Feedback of the P component of the PI D controller 10 is switched to an input variable 1 1, wherein the P component of the PI D controller 10 multiplied in an amplification unit 20 with an applicable factor, usually less than 1, by means of an integrator 21st integrated and subtracted from the input 1 1 by means of a subtractor 13.

The o.g. Functionality is particularly advantageous as a pure software solution in the

Lambda controller 1 implemented. A typical application describes the following application example. Flue gas probes from certain suppliers can usually be operated stably on a PI D digital controller, such as the CJ 135 module already mentioned above, only with additional RC circuitry. Other exhaust gas sensors, including those of the applicant, however, do not need this high pass. On the other hand, these probes can not be operated with this high-pass filter, because thereby the internal resistance measurement is unduly impaired. Since the vehicle manufacturers require a uniform ECU hardware for all probes, the high pass must be provided with a shutdown device. This is associated with other, already mentioned above disadvantages. The measure according to the invention, in which a stabilizing effect of the controlled system is modeled, can also be operated on the CJ 135 module without additional electrical connections and gas probes. The adaptation of the control unit to the probe type is now possible by a pure software adaptation.

Claims

claims

1 . Method for controlled-system modification of a lambda controller (1), which

On the input side is connected to an exhaust gas probe and in which a result of the probe construction, a specimen scattering, a variable

Probe temperature or aging dynamic behavior and / or deadtime behavior taken into account and the control behavior of the lambda controller (1) is adjusted accordingly, characterized in that by means of a pure software adaptation, the control behavior of the lambda controller (1) is adapted to the structure of different exhaust probes and their dynamic characteristics.

2. The method according to claim 1, characterized in that as a lambda controller (1) uses a digital PID controller (10) and an output signal (18) of the controller is fed back and added to the input differential signal, wherein the entire controller output or parts of the controller characteristic of the controller multiplied by a predeterminable gain factor and fed back.
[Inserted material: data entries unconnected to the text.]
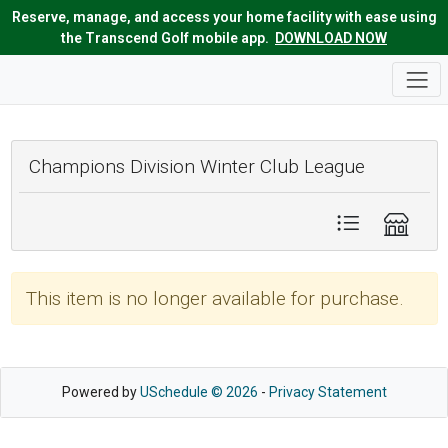
Reserve, manage, and access your home facility with ease using
the Transcend Golf mobile app.
DOWNLOAD NOW
Champions Division Winter Club League
This item is no longer available for purchase.
Powered by
USchedule © 2026
-
Privacy Statement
3. The method according to claim 2, characterized in that as part of

Controller characteristic, a PI, PD, DI, P, I or D component is coupled back.

4. The method according to any one of claims 1 to 3, characterized in that the output signal of the digital PID controller (10) is fed back with an applicable factor less than 1 and the feedback (19) in a next time step of the digital PID controller (10 ) is taken into account.

5. The method according to any one of claims 1 to 3, characterized in that a broadband lambda probe with a Nernst cell and a pumping cell is used as the exhaust gas probe, wherein a dead time due to a gas running time by means of a direct electrical feedback (19) is compensated, which a pumping current change to the pumping cell immediately proportional and integrating on a reference electrode passes. Application of the method according to one of claims 1 to 5 to

Control path modification in a lambda evaluation ASIC, which is designed as a digital PID controller (10) as part of a lambda control of an internal combustion engine.

Device for controlled-system modification of a lambda controller (1), which is connected on the input side to an exhaust gas probe and in which, as a consequence of the probe design, a specimen scattering, a variable

Probe temperature or aging dynamic behavior and / or deadtime response taken into account and the control behavior of the lambda controller (1) is adjusted accordingly, characterized in that the lambda controller (1) as a digital PID controller (10) is formed and by means of a pure

Software adaptation, the control behavior of the lambda controller (1) to the structure of different exhaust gas probes and their dynamic characteristics can be adapted, this means for performing the method according to the method claims 1 to 5.